# Envelope



## johnsonjack87 (Jan 11, 2017)

This Is Actually A Question About An Envelope.

If I Am Sending A Letter & I Make A Mistake On The Envelope That I Then Scribble Over With A Pen & Then Put White Out Over & Some Of The White Out Comes Off,Then What Happens To The Letter?


----------



## Manonthestreet (Jan 11, 2017)

It gets ripped to shreds by the sorting machines


----------



## johnsonjack87 (Jan 11, 2017)

Manonthestreet said:


> It gets ripped to shreds by the sorting machines


What Do You Mean?


----------



## johnsonjack87 (Jan 11, 2017)

johnsonjack87 said:


> Manonthestreet said:
> 
> 
> > It gets ripped to shreds by the sorting machines
> ...


Would They Let Both The Envelope & The Letter Go Through?


----------



## johnsonjack87 (Jan 11, 2017)

This Is Actually A Question About An Envelope.

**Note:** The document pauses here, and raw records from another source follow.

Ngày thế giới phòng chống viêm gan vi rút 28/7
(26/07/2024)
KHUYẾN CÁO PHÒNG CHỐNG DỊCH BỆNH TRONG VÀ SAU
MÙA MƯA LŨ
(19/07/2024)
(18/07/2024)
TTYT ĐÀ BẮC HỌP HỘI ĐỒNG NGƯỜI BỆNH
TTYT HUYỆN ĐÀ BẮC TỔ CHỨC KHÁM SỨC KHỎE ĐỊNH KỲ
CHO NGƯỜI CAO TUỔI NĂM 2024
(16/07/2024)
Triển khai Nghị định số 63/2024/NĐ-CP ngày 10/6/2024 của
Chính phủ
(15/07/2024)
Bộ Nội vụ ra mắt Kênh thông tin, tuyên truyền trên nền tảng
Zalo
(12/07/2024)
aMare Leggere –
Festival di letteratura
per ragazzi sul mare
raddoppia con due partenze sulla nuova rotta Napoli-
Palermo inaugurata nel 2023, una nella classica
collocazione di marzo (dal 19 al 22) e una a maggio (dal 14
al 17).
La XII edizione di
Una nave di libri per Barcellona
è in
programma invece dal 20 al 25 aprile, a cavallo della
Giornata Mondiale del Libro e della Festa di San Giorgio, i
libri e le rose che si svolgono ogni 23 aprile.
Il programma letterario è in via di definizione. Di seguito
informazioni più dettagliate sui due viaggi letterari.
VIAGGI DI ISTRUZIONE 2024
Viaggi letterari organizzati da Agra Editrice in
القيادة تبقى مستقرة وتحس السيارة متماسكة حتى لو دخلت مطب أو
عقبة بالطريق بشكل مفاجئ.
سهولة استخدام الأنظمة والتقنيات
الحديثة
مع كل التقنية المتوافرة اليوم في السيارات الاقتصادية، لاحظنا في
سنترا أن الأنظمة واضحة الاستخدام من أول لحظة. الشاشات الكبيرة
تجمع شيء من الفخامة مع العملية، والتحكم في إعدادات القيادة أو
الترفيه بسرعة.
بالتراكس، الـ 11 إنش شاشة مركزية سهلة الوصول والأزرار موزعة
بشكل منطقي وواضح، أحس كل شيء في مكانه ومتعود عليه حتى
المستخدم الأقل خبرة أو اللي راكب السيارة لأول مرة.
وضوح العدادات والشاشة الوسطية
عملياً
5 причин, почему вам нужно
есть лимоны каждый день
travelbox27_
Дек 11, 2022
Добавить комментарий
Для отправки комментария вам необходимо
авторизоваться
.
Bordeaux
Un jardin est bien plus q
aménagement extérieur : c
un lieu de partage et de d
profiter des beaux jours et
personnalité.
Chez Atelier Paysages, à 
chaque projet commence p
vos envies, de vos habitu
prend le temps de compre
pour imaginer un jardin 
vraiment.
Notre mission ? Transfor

If I Am Sending A Letter & I Make A Mistake On The Envelope That I Then Scribble Over With A Pen & Then Put White Out Over & Some Of The White Out Comes Off,Then What Happens To The Letter?


----------



## Muhammed (Jan 11, 2017)

If it's not readable it will be returned.


----------



## OldLady (Jan 11, 2017)

johnsonjack87 said:


> This Is Actually A Question About An Envelope.
> 
> If I Send A Letter & I Make A Mistake That I Scribble Over With A Pen & Then Put White Out Over & Some Of The White Out Comes Off,Then What Happens To The Letter?


I think you should buy some more envelopes.


----------



## Moonglow (Jan 11, 2017)

He's worried his Publisher's Clearing House sweepstakes entry won't make it...


----------



## johnsonjack87 (Jan 11, 2017)

Muhammed said:


> If it's not readable it will be returned.

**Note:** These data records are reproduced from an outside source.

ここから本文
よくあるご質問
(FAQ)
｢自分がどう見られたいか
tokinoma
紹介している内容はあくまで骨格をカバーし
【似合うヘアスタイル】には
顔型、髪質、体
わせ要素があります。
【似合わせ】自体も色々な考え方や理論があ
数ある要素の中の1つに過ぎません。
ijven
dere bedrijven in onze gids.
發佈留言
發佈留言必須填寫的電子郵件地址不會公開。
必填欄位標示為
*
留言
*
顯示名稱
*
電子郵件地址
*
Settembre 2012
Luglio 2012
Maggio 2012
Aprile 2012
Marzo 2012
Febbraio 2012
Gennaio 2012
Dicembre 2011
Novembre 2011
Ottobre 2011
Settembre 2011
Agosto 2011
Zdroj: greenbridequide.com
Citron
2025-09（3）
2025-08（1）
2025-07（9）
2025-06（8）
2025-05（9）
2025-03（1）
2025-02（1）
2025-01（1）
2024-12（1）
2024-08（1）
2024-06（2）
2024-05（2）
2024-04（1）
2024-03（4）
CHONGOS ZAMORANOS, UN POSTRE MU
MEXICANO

I Make Everything Readable.


----------



## miketx (Jan 11, 2017)

johnsonjack87 said:


> This Is Actually A Question About An Envelope.
> 
> If I Send A Letter & I Make A Mistake That I Scribble Over With A Pen & Then Put White Out Over & Some Of The White Out Comes Off,Then What Happens To The Letter?


Trump will send you to prison where you belong!


----------



## johnsonjack87 (Jan 11, 2017)

johnsonjack87 said:


> Muhammed said:
> 
> 
> > If it's not readable it will be returned.
> ...


Would The Letter Go Out If The Envelope Is Readable?


----------



## johnsonjack87 (Jan 11, 2017)

If I Am Sending A Letter & I Make A Mistake On The Envelope That I Then Scribble Over With A Pen & Then Put White Out Over & Some Of The White Out Comes Off,Then What Happens To The Letter?

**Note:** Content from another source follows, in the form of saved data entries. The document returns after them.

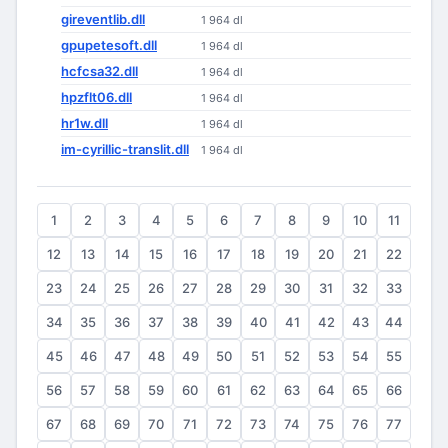
gireventlib.dll
1 964 dl
gpupetesoft.dll
1 964 dl
hcfcsa32.dll
1 964 dl
hpzflt06.dll
1 964 dl
hr1w.dll
1 964 dl
im-cyrillic-translit.dll
1 964 dl
1
2
3
4
5
6
7
8
9
10
11
12
13
14
15
16
17
18
19
20
21
22
23
24
25
26
27
28
29
30
31
32
33
34
35
36
37
38
39
40
41
42
43
44
45
46
47
48
49
50
51
52
53
54
55
56
57
58
59
60
61
62
63
64
65
66
67
68
69
70
71
72
73
74
75
76
77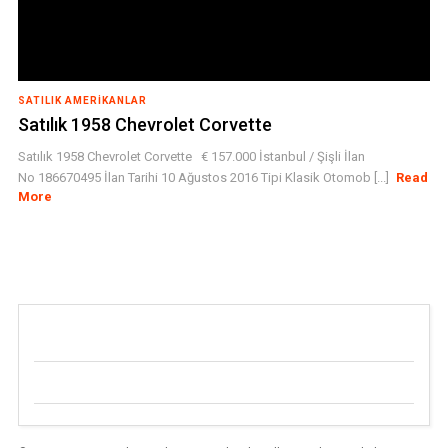
SATILIK AMERIKANLAR
Satılık 1958 Chevrolet Corvette
Satılık 1958 Chevrolet Corvette € 157.000 İstanbul / Şişli İlan
No 186670495 İlan Tarihi 10 Ağustos 2016 Tipi Klasik Otomob [...]
Read
More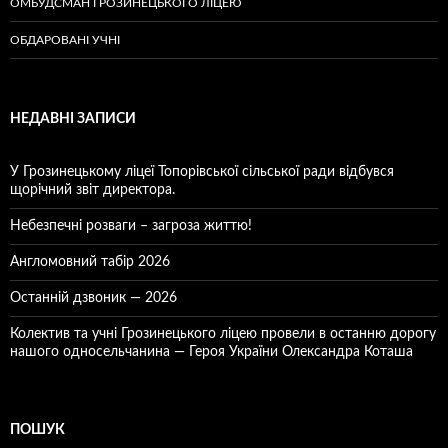
ОМБУДСМАН ГРОЗИНЕЦЬКОГО ЛІЦЕЮ
ОБДАРОВАНІ УЧНІ
НЕДАВНІ ЗАПИСИ
У Грозинецькому ліцеї Топорівської сільської ради відбувся
щорічний звіт директора.
Небезпечні розваги – загроза життю!
Англомовний табір 2026
Останній дзвоник — 2026
Колектив та учні Грозинецького ліцею провели в останню дорогу
нашого односельчанина — Героя України Олександра Коташа
ПОШУК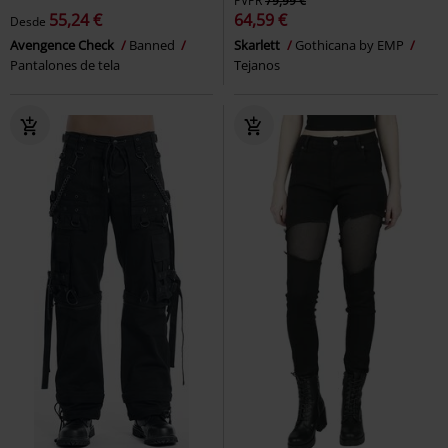
PVPR
79,99 €
55,24 €
64,59 €
Desde
Avengence Check
Banned
Skarlett
Gothicana by EMP
Pantalones de tela
Tejanos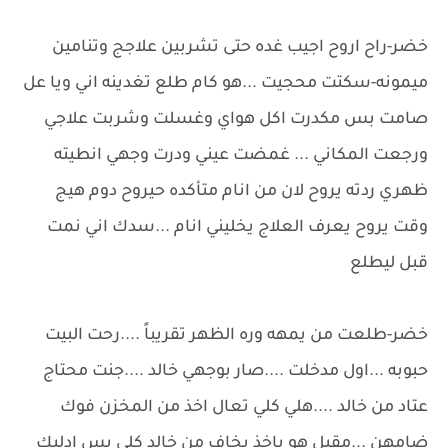
خضر-راح اروح اجيب غده حتى تشربين علاجج وتنامين
ميمونه-سكتت محجيت ...هو كام طلع تغدينه اني ويا عل
صامت بس مكدرت اكل هواي وغسلت وشربت علاجي
ورجعت المكاني ... غمضت عيني ودرت وجهي انطيته
ظهري ردته يروح لان من انام متأكده حيروح دوم هيج
وقت يروح يعرف العلاج يخليني انام ...سدك اني نمت
قبل ليطلع
خضر-طلعت من يمهه وره الظهر تقريباً ....رحت البيت
حبوبه ...اول مدخلت ....صار بوجهي خالد ....جنت محتاج
عتاد من خالد ....هلي كلي تعال اخذ من المخزن فوك
ضامهن ...مقبل هو ياخذ يخاف من خالد كلي بس ادليك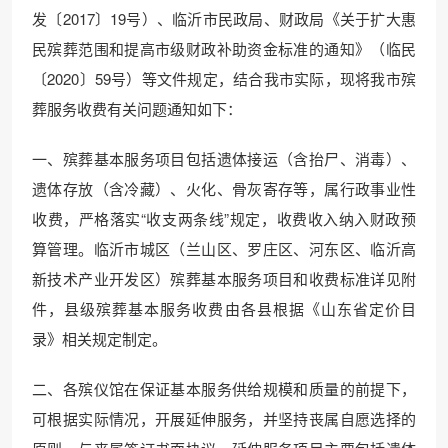
发〔2017〕19号）、临沂市民政局、财政局《关于扩大惠
民殡葬范围和提高市级财政补助资金标准的通知》（临民
〔2020〕59号）等文件规定，结合我市实际，现将我市殡
葬服务收费有关问题通知如下：
一、殡葬基本服务项目包括遗体接运（含抬尸、消毒）、
遗体存放（含冷藏）、火化、骨灰寄存等，属行政事业性
收费，严格落实“收支两条线”规定，收费收入纳入财政预
算管理。临沂市城区（兰山区、罗庄区、河东区、临沂高
新技术产业开发区）殡葬基本服务项目和收费标准详见附
件，县级殡葬基本服务收费由各县根据《山东省定价目
录》相关规定制定。
二、各殡仪馆在保证基本服务供给规模和质量的前提下，
可根据实际情况，开展延伸服务，并坚持丧属自愿选择的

Would The Letter Go Through If The Envelope Is Still Readable After That?


----------



## johnsonjack87 (Jan 11, 2017)

If I Am Sending A Letter & I Make A Mistake On The Envelope That I Then Scribble Over With A Pen & Then Put White Out Over & Some Of The White Out Comes Off,Then What Happens To The Letter?

Would The Letter Go Through If The Envelope Is Still Readable After That?


----------



## longknife (Jan 11, 2017)

johnsonjack87 said:


> If I Am Sending A Letter & I Make A Mistake On The Envelope That I Then Scribble Over With A Pen & Then Put White Out Over & Some Of The White Out Comes Off,Then What Happens To The Letter?
> 
> Would The Letter Go Through If The Envelope Is Still Readable After That?



The Postal Service will send it but it will create a very serious negative view by the receiver.


----------



## johnsonjack87 (Jan 11, 2017)

longknife said:


> johnsonjack87 said:
> 
> 
> > If I Am Sending A Letter & I Make A Mistake On The Envelope That I Then Scribble Over With A Pen & Then Put White Out Over & Some Of The White Out Comes Off,Then What Happens To The Letter?
> ...


I Am Referring To Some Of The Dried Up White Out Coming Off & Revealing,At Least Part Of The Scribble.


----------



## johnsonjack87 (Jan 11, 2017)

johnsonjack87 said:


> If I Am Sending A Letter & I Make A Mistake On The Envelope That I Then Scribble Over With A Pen & Then Put White Out Over & Some Of The White Out Comes Off,Then What Happens To The Letter?
> 
> Would The Letter Go Through If The Envelope Is Still Readable After That?


I Am Referring To Some Of The Dried Up White Out Coming Off & Revealing,At Least Part Of The Scribble.


----------